-Re: best way to make all hdfs records in one file under a folder?
Jeff Lord 2014-01-20, 21:46
If you don't intend to roll based on # of events than you will want to set
rollCount to 0.
MyAgent.sinks.HDFS.hdfs.rollCount = 0
On Mon, Jan 20, 2014 at 12:35 PM, Jimmy <[EMAIL PROTECTED]> wrote:
> Seems like the only reason is "too many files" issue, correct?

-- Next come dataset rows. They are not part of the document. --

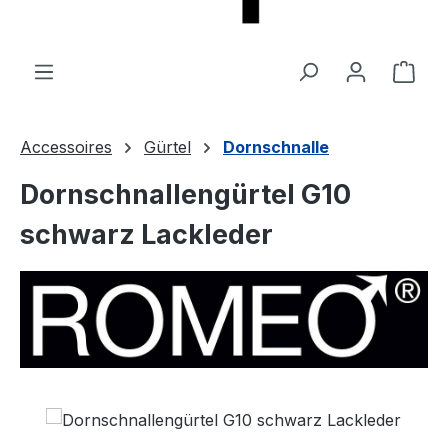
Ware
Accessoires
Gürtel
Dornschnalle
Dornschnallengürtel G10
schwarz Lackleder
Bildergalerie überspringen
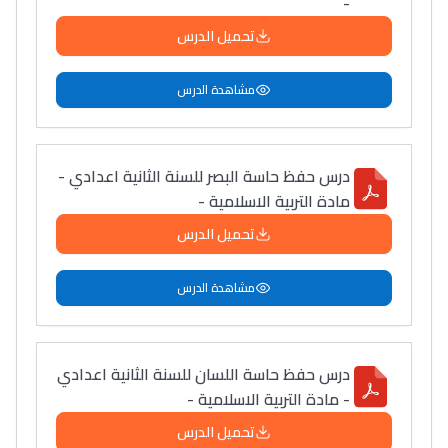
-
تحميل الدرس
مشاهدة الدرس
درس حفظ حاسة البصر للسنة الثانية اعدادي -
مادة التربية الاسلامية -
تحميل الدرس
مشاهدة الدرس
درس حفظ حاسة اللسان للسنة الثانية اعدادي
- مادة التربية الاسلامية -
تحميل الدرس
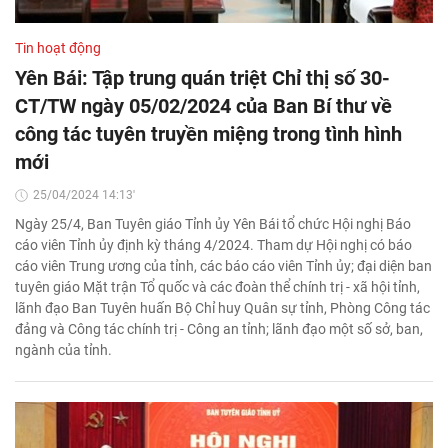
Tin hoạt động
Yên Bái: Tập trung quán triệt Chỉ thị số 30-
CT/TW ngày 05/02/2024 của Ban Bí thư về
công tác tuyên truyền miệng trong tình hình
mới
25/04/2024 14:13'
Ngày 25/4, Ban Tuyên giáo Tỉnh ủy Yên Bái tổ chức Hội nghị Báo
cáo viên Tỉnh ủy định kỳ tháng 4/2024. Tham dự Hội nghị có báo
cáo viên Trung ương của tỉnh, các báo cáo viên Tỉnh ủy; đại diện ban
tuyên giáo Mặt trận Tổ quốc và các đoàn thể chính trị - xã hội tỉnh,
lãnh đạo Ban Tuyên huấn Bộ Chỉ huy Quân sự tỉnh, Phòng Công tác
đảng và Công tác chính trị - Công an tỉnh; lãnh đạo một số sở, ban,
ngành của tỉnh.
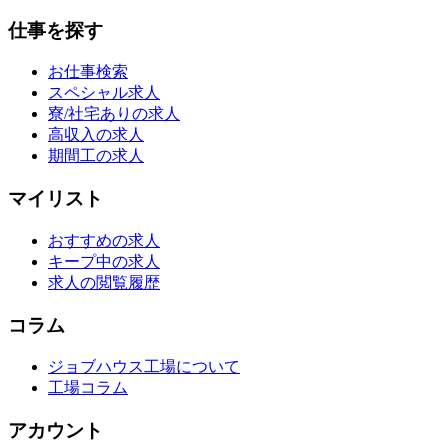
仕事を探す
お仕事検索
スペシャル求人
寮/社宅ありの求人
高収入の求人
期間工の求人
マイリスト
おすすめの求人
キープ中の求人
求人の閲覧履歴
コラム
ジョブハウス工場について
工場コラム
アカウント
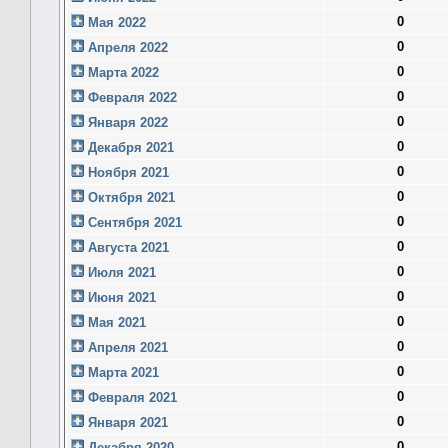
0
Мая 2022
0
Апреля 2022
0
Марта 2022
0
Февраля 2022
0
Января 2022
0
Декабря 2021
0
Ноября 2021
0
Октября 2021
0
Сентября 2021
0
Августа 2021
0
Июля 2021
0
Июня 2021
0
Мая 2021
0
Апреля 2021
0
Марта 2021
0
Февраля 2021
0
Января 2021
0
Декабря 2020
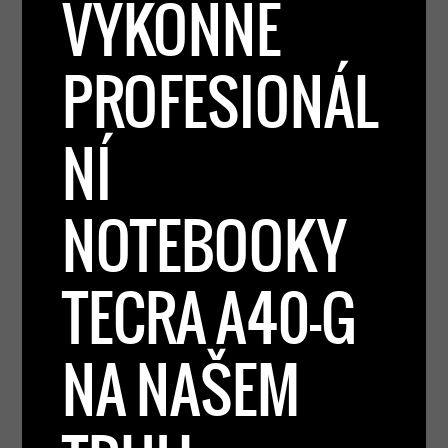
VÝKONNÉ
PROFESIONÁL
NÍ
NOTEBOOKY
TECRA A40-G
NA NAŠEM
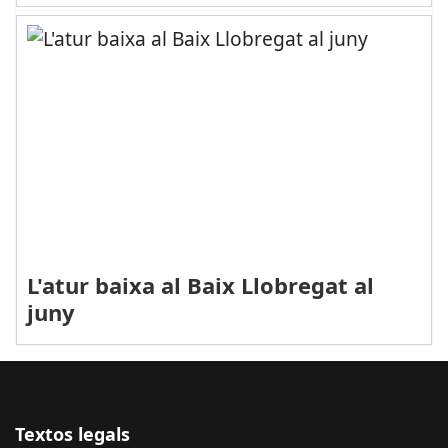
L'atur baixa al Baix Llobregat al
juny
Textos legals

> File Crusher executed regularly might be better option than trying to tune
> it in flume
> ---------- Forwarded message ----------
> From: Chen Wang <[EMAIL PROTECTED]>
> Date: Mon, Jan 20, 2014 at 11:21 AM
> Subject: Re: best way to make all hdfs records in one file under a folder?
> To: [EMAIL PROTECTED]
> Its by every 6 minutes(thats why i set the roll time to be 60*5=300. the
> data size is around 15M. Thus I want them all in one file.
> On Mon, Jan 20, 2014 at 10:57 AM, Christopher Shannon <
> [EMAIL PROTECTED]> wrote:
>> How is your data partitioned, by date?
>> On Monday, January 20, 2014, Chen Wang <[EMAIL PROTECTED]>
>>> I have flume setup to flow partitioned data to hdfs, each partition has
>>> its own file folder. Is there a way to specify all the data under one
>>> partition to be in one file?
>>> I am currently using
>>> MyAgent.sinks.HDFS.hdfs.batchSize = 10000
>>> MyAgent.sinks.HDFS.hdfs.rollSize = 15000000
>>> MyAgent.sinks.HDFS.hdfs.rollCount = 10000
>>> MyAgent.sinks.HDFS.hdfs.rollInterval = 360
>>> to make the file roll on 15m data or after 6 minute.
>>> Is this the best way to achieve my goal?